Above: Lensa interpretation of a self-portrait.
BitDepth#1387 for January 02, 2023
In the last six months, the art world and photographers, have been tossed into the spin wash of artificial intelligence (AI) technology with the emergence of multiple computing clusters that turn text and image input into output that looks very much like art.
The technologies in play here emerged from the reversal of research into image recognition technology.
Scientists, having considered deeply what might make images recognisable to computers, flipped the script and began to consider what might emerge from computers when they are asked to create art.
There are two main ways this is being done across a growing number of image generation portals.
In some, you enter a text prompt, a description, collated keyword style, of what the image should contain or be influenced by.
That might include locations, art styles, popular people and other descriptions that collectively influence what these computers synthesise.
In others, you upload an image and the software goes freestyle on it.
I opened a half-dozen of these tools, many of which demand payment up-front and ended up trying the popular MidJourney portal and Lensa app.
Lensa, from the company that created a briefly popular prism art filter app a couple of years ago, is a general purpose, AI powered image enhancement tool.
For a fee, it will also upload a batch of your selfies to an AI server to create fanciful avatars.
Three hundred photos and US$7 later, my collection is an agonising gallery of all the ways that AI can get human features and limbs wrong.
For some reason, Lensa feels rather overwhelmingly that I should also wear open-collar suits and a variety of hats, from baseball caps to smart looking fedoras.
Lensa’s output seemed almost entirely appalling to me, but I’m a fussy photographer.
MidJourney is accessible through bots running on a Discord channel. When you sign up, you get 25 free chances to create something digitally amazing.
As with Lensa, I tossed various photos of myself at the software with a range of prompts and the results were equally unusable, but more interestingly so.
MidJourney seemed to have no analogue for my caramel skintone and frequently jumped to Caucasian renditions. When I added prompts like “African” it immediately jumped to a kind of generic chocolate tone.
Every other rendition of my submitted portrait added hair and when I added the prompt “bald” it immediately switched from either ageing me or adding hair to delivering an unrecognisably youthful and cherubic version of my image.
These MidJourney generations were done from self-portrait headshots I have on file. The results are heavily dependent on the prompts that are used.
MidJourney works on the submitted image using the text and from my results, there is no question that understanding prompt text is crucial to AI art.
I asked two local designers and artists about work they have produced using AI. Ian Reid, art director of Reid Designs is refining his prompting.
“You will no longer need to pay a mas designer to render costume ideas,” Reid explained. “I will do that for you by being the prompt engineer. Right now I am learning everything there is to know about prompting so I can get what is requested.”
“I am interested in rendering images that clients request that we can’t find in [stock image agency] Shutterstock. ‘Young Indian woman from Trinidad using a phone,’ for example. My goal is to see if I can slot into a niche where I can provide a service to clients who can’t find a solution anywhere else.”

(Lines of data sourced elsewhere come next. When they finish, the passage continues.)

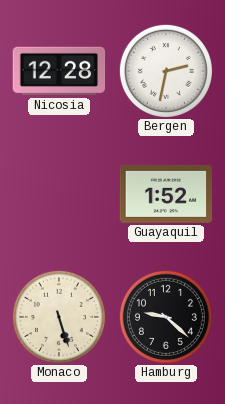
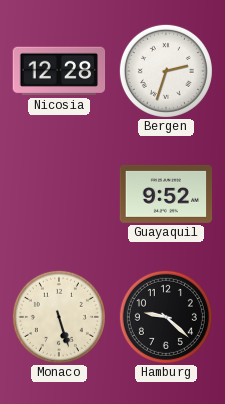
Bergen: 2:32 -> 2:33
Guayaquil: 1:52 -> 9:52
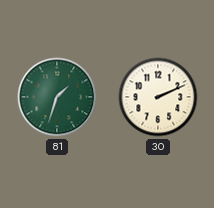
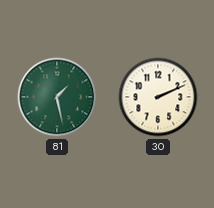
81: 1:33 -> 1:28
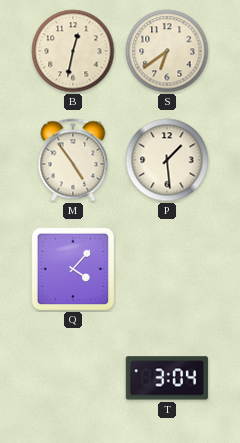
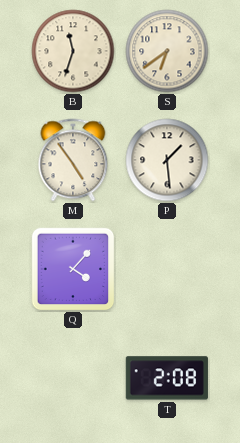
B: 12:32 -> 11:33
T: 3:04 -> 2:08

But where do these new images come from? Image AI computing clusters are trained by analysing a selection of images submitted to it.
The most powerful AI tools have been trained by scraping publicly available images across the Internet, assimilating them by the billions.
It’s here that the mystery of image generating AI becomes even more complex.
This massive database of images gets sorted and analysed using deep learning, which processes information using algorithms inspired by brain function. It’s the most sophisticated form of AI, but things get even more confusing from there.
All that information is then categorised in what mathematicians call the latent space, which organises and references the processed data in dimensions that far exceed the three that humans use.
It is here, when urged by prompts, that these AI engines create their output.
That computing latent space is either an approximation or an extension of the free associations that the creative mind makes based on sensory input, but it proceeds unhindered by human limitations or experience.
That’s why thumbs inexplicably appear in heads among other Dali-esque incongruities. Salvador Dali himself might have been the best person to interpret latent space for us.
It’s clearly early days yet for the technology and all these users are continuously training these clusters through acceptance and rejection.
They will only become more accurate in their synthesis of art styles, image components and merging of elements.
“For my personal art, I will never use it,” said creative director Anthony Burnley (Reid and Burnley’s full interviews are here).
“Because it’s not my art [but] for my commercial profession, by all means. I see it as a form of clip art on steroids. Or stock art, or stock photography, they all come from a similar place and seek to solve similar problems. The challenge is in who will use it the best.”